Module `scrapfly.batch`

Streaming multipart/mixed parser for the POST /scrape/batch endpoint.

The API emits one part per scrape result as each scrape completes; the client must consume parts as they arrive (not after the whole response lands) to get the end-to-end streaming benefit.

Design notes: - Pure-Python parser (no new deps). Reuses requests streaming iter_content. - Works uniformly for JSON and msgpack part bodies — the negotiated part content-type is surfaced to the caller in the yielded tuple. - Does NOT perform decompression itself — requests already handles Content-Encoding gzip/zstd at the envelope level when stream=True is set with decode_content=True (default on requests Response).

Functions

def decode_part_body(headers: Dict[str, str], body: bytes, body_handler)

Expand source code

def decode_part_body(
    headers: Dict[str, str],
    body: bytes,
    body_handler,
):
    """
    Decode one part body according to its Content-Type header.
    Delegates to the existing ResponseBodyHandler for msgpack/json
    symmetry with single /scrape responses.
    """

    content_type = headers.get("content-type", "application/json")

    # body_handler.__call__ takes (content, content_type) and returns
    # a parsed dict. It handles both JSON and msgpack.
    return body_handler(content=body, content_type=content_type)

Decode one part body according to its Content-Type header. Delegates to the existing ResponseBodyHandler for msgpack/json symmetry with single /scrape responses.

def iter_batch_parts(response) ‑> Iterator[Tuple[Dict[str, str], bytes]]

Expand source code

def iter_batch_parts(
    response,  # requests.Response — duck-typed to avoid circular imports
) -> Iterator[Tuple[Dict[str, str], bytes]]:
    """
    Iterate (part_headers, part_body) tuples from a streaming
    multipart/mixed response. The per-part Content-Type is in
    `part_headers['content-type']` (lowercased key), and the
    correlation_id is in `part_headers['x-scrapfly-correlation-id']`.

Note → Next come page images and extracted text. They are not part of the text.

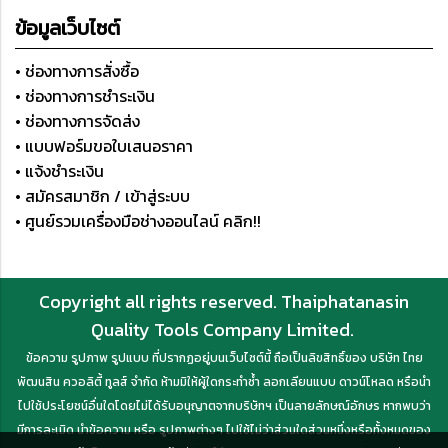
ข้อมูลเว็บไซต์
• ช่องทางการสั่งซื้อ
• ช่องทางการชำระเงิน
• ช่องทางการจัดส่ง
• แบบฟอร์มขอใบเสนอราคา
• แจ้งชำระเงิน
• สมัครสมาชิก / เข้าสู่ระบบ
• ศูนย์รวมเครื่องมือช่างออนไลน์ คลิก!!
Copyright all rights reserved. Thaiphatanasin
Quality Tools Company Limited.
ข้อความ รูปภาพ รูปแบบ ที่ปรากฏอยู่บนเว็บไซต์นี้ ถือเป็นลิขสิทธิ์ของ บริษัท ไทย
พัฒนสิน ควอลิตี้ ทูลส์ จำกัด ห้ามมิให้ผู้ใดกระทำซ้ำ ลอกเลียนแบบ ดาวน์โหลด หรือนำ
ไปใช้ประโยชน์อื่นใดโดยไม่ได้รับอนุญาตจากบริษัทฯ เป็นลายลักษณ์อักษร หากพบว่า
มีการละเมิด นำข้อความ หรือ รูปภาพต่างๆ ไปใช้ไม่ว่าส่วนใดส่วนหนึ่งหรือทั้งหมดของ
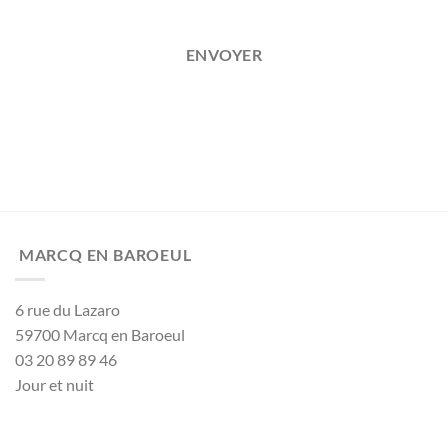
ENVOYER
MARCQ EN BAROEUL
6 rue du Lazaro
59700 Marcq en Baroeul
03 20 89 89 46
Jour et nuit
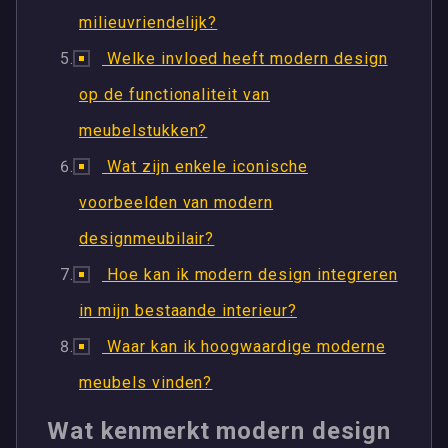
milieuvriendelijk?
Welke invloed heeft modern design
op de functionaliteit van
meubelstukken?
Wat zijn enkele iconische
voorbeelden van modern
designmeubilair?
Hoe kan ik modern design integreren
in mijn bestaande interieur?
Waar kan ik hoogwaardige moderne
meubels vinden?
Wat kenmerkt modern design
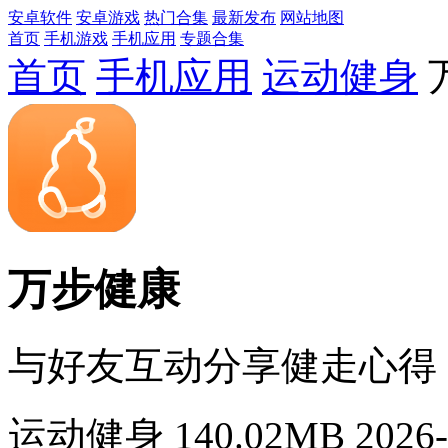
安卓软件
安卓游戏
热门合集
最新发布
网站地图
首页
手机游戏
手机应用
专题合集
首页
手机应用
运动健身
万步健康
与好友互动分享健走心得
运动健身
140.02MB
2026-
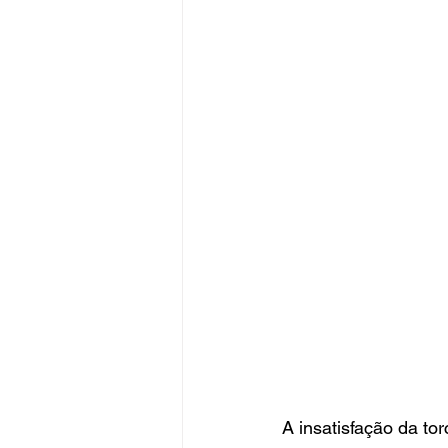
A insatisfação da to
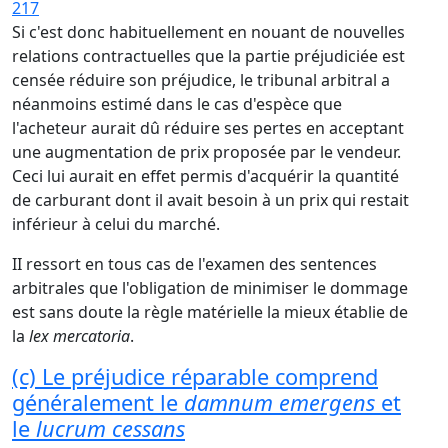
217
Si c'est donc habituellement en nouant de nouvelles
relations contractuelles que la partie préjudiciée est
censée réduire son préjudice, le tribunal arbitral a
néanmoins estimé dans le cas d'espèce que
l'acheteur aurait dû réduire ses pertes en acceptant
une augmentation de prix proposée par le vendeur.
Ceci lui aurait en effet permis d'acquérir la quantité
de carburant dont il avait besoin à un prix qui restait
inférieur à celui du marché.
II ressort en tous cas de l'examen des sentences
arbitrales que l'obligation de minimiser le dommage
est sans doute la règle matérielle la mieux établie de
la
lex mercatoria
.
(c) Le préjudice réparable comprend
généralement le
damnum emergens
et
le
lucrum cessans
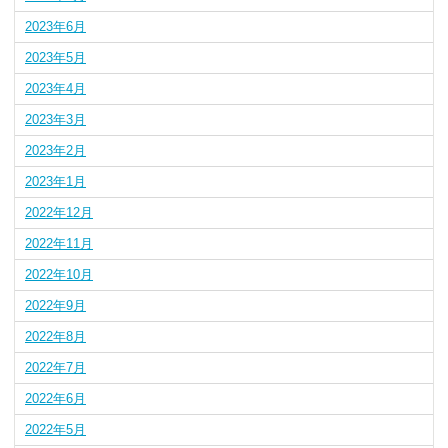
2023年6月
2023年5月
2023年4月
2023年3月
2023年2月
2023年1月
2022年12月
2022年11月
2022年10月
2022年9月
2022年8月
2022年7月
2022年6月
2022年5月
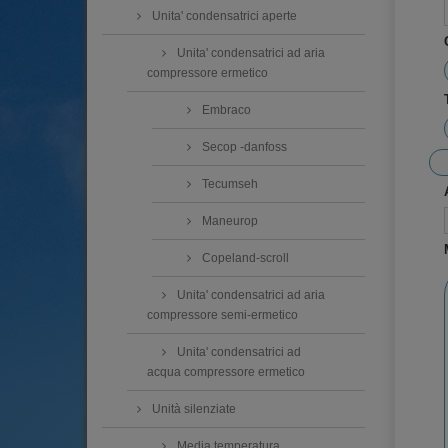
Unita' condensatrici aperte
Unita' condensatrici ad aria
compressore ermetico
Embraco
Secop -danfoss
Tecumseh
Maneurop
Copeland-scroll
Unita' condensatrici ad aria
compressore semi-ermetico
Unita' condensatrici ad
acqua compressore ermetico
Unità silenziate
Media temperatura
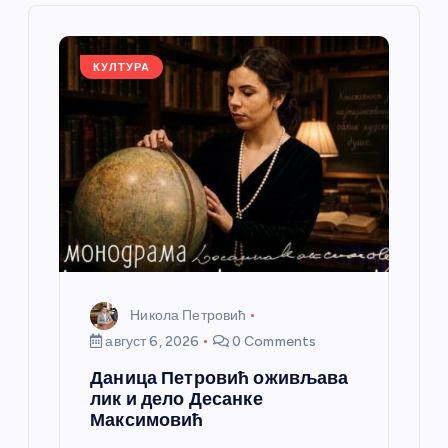
ч
л
КУЛТУРА
а
н
к
а
Никола Петровић
август 6, 2026
0 Comments
Даница Петровић оживљава
лик и дело Десанке
Максимовић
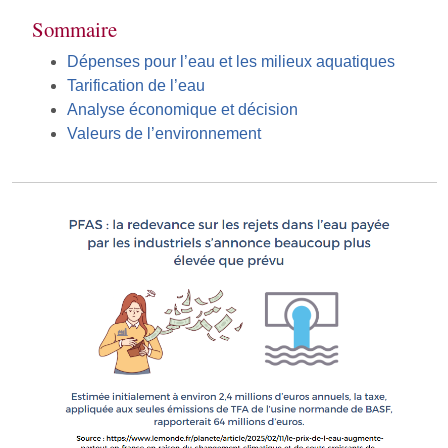
Sommaire
Dépenses pour l’eau et les milieux aquatiques
Tarification de l’eau
Analyse économique et décision
Valeurs de l’environnement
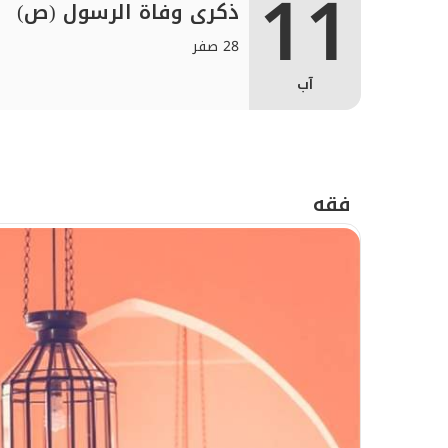
11
ذكرى وفاة الرسول (ص)
28 صفر
آب
فقه
الإمامُ الرّضا (ع): علم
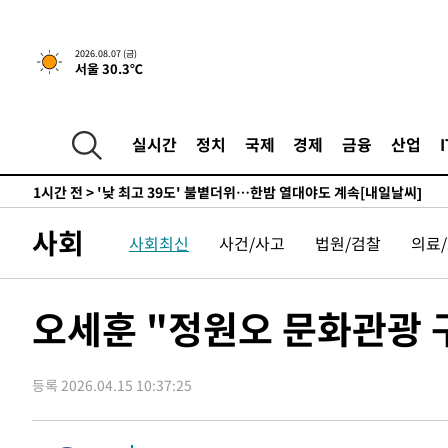
-13209초 전 >
축구협회, 15년 전 심판 성 접대 파문에 "현재는 내부 지
-11894초 전 >
경찰, '홍명보는 2순위' 결론냈던 스포츠윤리센터도 압
2026.08.07 (금)
서울 30.3℃
41분 전 >
[속보]합참 "北 발사체는 단거리탄도미사일…감시·경계태세 
46분 전 >
日방위성, 北이 동해로 쏜 발사체는 탄도미사일 가능성
1시간 전 >
[속보] SKT, 에이닷 서비스 장애 발생…"원인 파악 중"
실시간
정치
국제
경제
금융
산업
1시간 전 >
[속보]합참 "북, 동해상으로 미상 발사체 발사"
1시간 전 >
'낮 최고 39도' 불볕더위…한밤 열대야도 계속[내일날씨]
1시간 전 >
[속보]7~9일 프로야구 3연전도 폭염 취소…11일 재개
사회
사회최신
사건/사고
법원/검찰
의료
1시간 전 >
"韓 외환시장 개입 관측 배경엔 美의 대한국 무역적자 있어"
1시간 전 >
'월드컵 탈락 후폭풍' 축구협회…초유의 압수수색에 '충격·당
1시간 전 >
서울 낮 37.9도, 올여름 최고치 경신…영등포 순간 '40도'
오세훈 "정원오 문화관광 
1시간 전 >
[속보]종합특검, 대검 추가 압수수색…내란 중요임무종사 혐
2시간 전 >
[속보]코스닥, 800p 회복…0.26% 오른 801.67 마감
등록 2026.04.15 10:37:25
2시간 전 >
[속보]코스피, 301.88포인트(4.58%) 내린 6296.38 마감
2시간 전 >
[속보]원·달러 환율, 0.7원 내린 1423.8원 마감
3시간 전 >
"여기 떨어졌다"…다누리, 스페이스X 로켓 달 충돌 흔적 포착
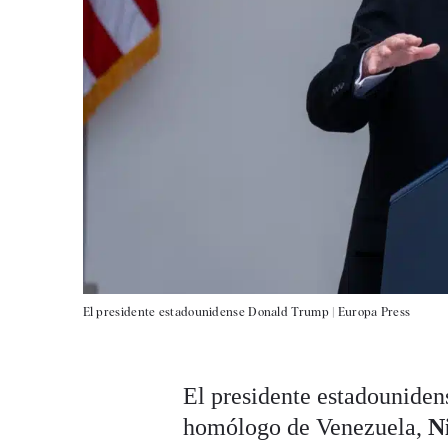
El presidente estadounidense Donald Trump |
Europa Press
El presidente estadouniden
homólogo de Venezuela,
N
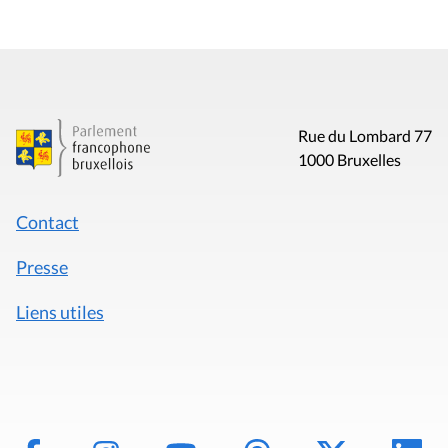
Rue du Lombard 77
1000 Bruxelles
Contact
Presse
Liens utiles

    The caller is responsible for decoding `part_body` based on the
    part's Content-Type (JSON vs msgpack).

    Raises ValueError if the outer Content-Type is not multipart/mixed
    or if the boundary parameter is missing.
    """

    envelope_ct = response.headers.get("Content-Type", "")
    mime, params = _parse_content_type(envelope_ct)

    if mime != "multipart/mixed":
        raise ValueError(
            f"scrape_batch: expected Content-Type multipart/mixed, got {envelope_ct!r}"
        )

    boundary_str = params.get("boundary")

    if not boundary_str:
        raise ValueError(
            f"scrape_batch: Content-Type multipart/mixed is missing boundary parameter: {envelope_ct!r}"
        )

    boundary = boundary_str.encode("ascii")

    chunks = response.iter_content(chunk_size=8 * 1024)
    reader = _BufferedMultipartReader(chunks, boundary)

    # Skip anything before the first --boundary.
    reader.discard_prefix()

    while True:
        # After each --boundary we expect either CRLF (more parts) or
        # `--` (terminator). RFC 2046 mandates CRLF; any server
        # deviating from that is broken — return cleanly rather than
        # try to guess a framing variant.
        suffix = reader.read_exact(2)

        if suffix == b"--":
            # Final boundary. Drain CRLF and any epilogue.
            return

        if suffix != _CRLF:
            return

        # Read headers up to the blank line.
        header_block = reader.read_until(_CRLF + _CRLF)
        headers: Dict[str, str] = {}

        for line in header_block.split(_CRLF):
            if not line or b":" not in line:
                continue

            k, _, v = line.partition(b":")
            headers[k.decode("ascii", errors="replace").strip().lower()] = (
                v.decode("ascii", errors="replace").strip()
            )

        # Body framing: prefer Content-Length (we always emit it
        # server-side), fall back to boundary-delimited scan.
        cl_raw = headers.get("content-length")
        body: bytes

        if cl_raw and cl_raw.isdigit():
            body = reader.read_exact(int(cl_raw))
        else:
            # Read until next boundary marker. The "\r\n--<boundary>"
            # sequence is the canonical delimiter per RFC 2046.
            body = reader.read_until(_CRLF + b"--" + boundary)

        yield headers, body

        # If we used Content-Length, we still need to consume the
        # trailing "\r\n--<boundary>" that starts the next boundary.
        if cl_raw and cl_raw.isdigit():
            reader.read_until(_CRLF + b"--" + boundary)

Iterate (part_headers, part_body) tuples from a streaming multipart/mixed response. The per-part Content-Type is in part_headers['content-type'] (lowercased key), and the correlation_id is in part_headers['x-scrapfly-correlation-id'].

The caller is responsible for decoding part_body based on the part's Content-Type (JSON vs msgpack).

Raises ValueError if the outer Content-Type is not multipart/mixed or if the boundary parameter is missing.